**EXERCISE DIRECTIONS**
Among the lines below, a stretch begins at the one with "Обновлено: 24 июля 2024" and ends at the one with "Zomergreens". Repeat that stretch exactly, ends included.

[Source data]
§ §
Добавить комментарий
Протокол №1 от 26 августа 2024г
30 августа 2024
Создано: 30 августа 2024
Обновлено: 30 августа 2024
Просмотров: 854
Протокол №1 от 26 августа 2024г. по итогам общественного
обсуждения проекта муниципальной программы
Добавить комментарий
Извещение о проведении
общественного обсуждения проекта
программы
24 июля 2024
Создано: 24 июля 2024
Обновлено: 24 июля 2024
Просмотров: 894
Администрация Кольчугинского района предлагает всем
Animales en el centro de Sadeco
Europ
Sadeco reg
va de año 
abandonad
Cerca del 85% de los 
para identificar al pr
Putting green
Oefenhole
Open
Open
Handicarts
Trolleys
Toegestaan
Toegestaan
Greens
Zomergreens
§ §
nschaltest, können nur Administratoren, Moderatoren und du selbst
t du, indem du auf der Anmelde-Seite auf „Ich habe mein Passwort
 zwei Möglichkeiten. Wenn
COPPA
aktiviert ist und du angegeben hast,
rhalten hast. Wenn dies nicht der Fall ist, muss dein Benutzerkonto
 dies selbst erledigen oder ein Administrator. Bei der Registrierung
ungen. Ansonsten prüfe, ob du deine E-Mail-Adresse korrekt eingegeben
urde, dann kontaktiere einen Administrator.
§ §
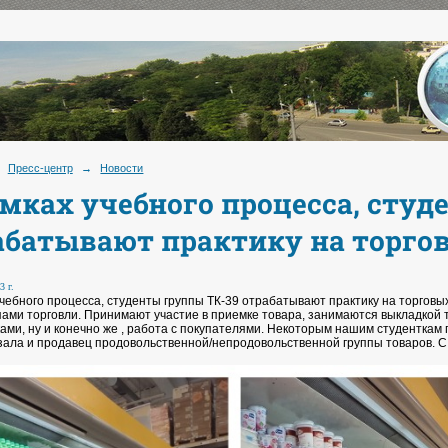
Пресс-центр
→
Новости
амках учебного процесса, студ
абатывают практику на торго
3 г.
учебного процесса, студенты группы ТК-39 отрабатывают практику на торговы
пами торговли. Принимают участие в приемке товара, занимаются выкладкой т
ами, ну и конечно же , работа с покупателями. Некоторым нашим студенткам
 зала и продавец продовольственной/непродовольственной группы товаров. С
§ §
**TASK OUTPUT**
Обновлено: 24 июля 2024
Просмотров: 894
Администрация Кольчугинского района предлагает всем
Animales en el centro de Sadeco
Europ
Sadeco reg
va de año 
abandonad
Cerca del 85% de los 
para identificar al pr
Putting green
Oefenhole
Open
Open
Handicarts
Trolleys
Toegestaan
Toegestaan
Greens
Zomergreens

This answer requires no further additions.